Rule 4.1 sets out the duty of an expert. It provides that an expert must:
• provide an opinion that is fair, objective, and non-partisan;
• limit the scope of his or her opinion evidence to that which is within the scope of his or her expertise; and
• otherwise assist the Court as may be reasonably required to determine an issue.
The Rule further confirms that the expert’s duty to the Court overrides any obligation to the person by whom the expert was retained.
Rule 53.03 describes (among other things) the information that must be contained in the report.

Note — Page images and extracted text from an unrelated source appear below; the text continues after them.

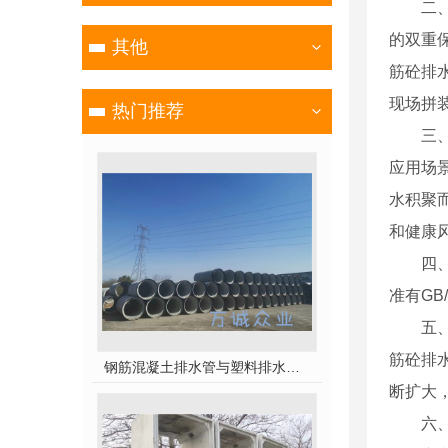
二
的双重
其他
筋砼排
现场拼
热门推荐
三
应用场
水积聚
和健康
四
准有GB
五
筋砼排
钢筋混凝土排水管与塑料排水管，你pick谁？
断扩大
六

An expert’s reports must include:
• the instructions provided to the expert;
• the nature of the opinion being sought;
• the opinion and, where there is a range of opinions, an explanation about why the opinion falls within that range;
• the reasons for the opinion, including any assumptions, research conducted, and/or document relied upon;
• a signed Acknowledgement of Expert’s Duty (Form 53);
The more persuasively the expert can express his or her opinion, the more assistance that opinion will be to the Plaintiff. However, it is important to keep in mind the fine line between being persuasive and being partisan. If an expert crosses the line into advocacy, less authority is given to the expert’s opinion. In a worst case scenario, the judge may bar the expert from testifying at trial entirely.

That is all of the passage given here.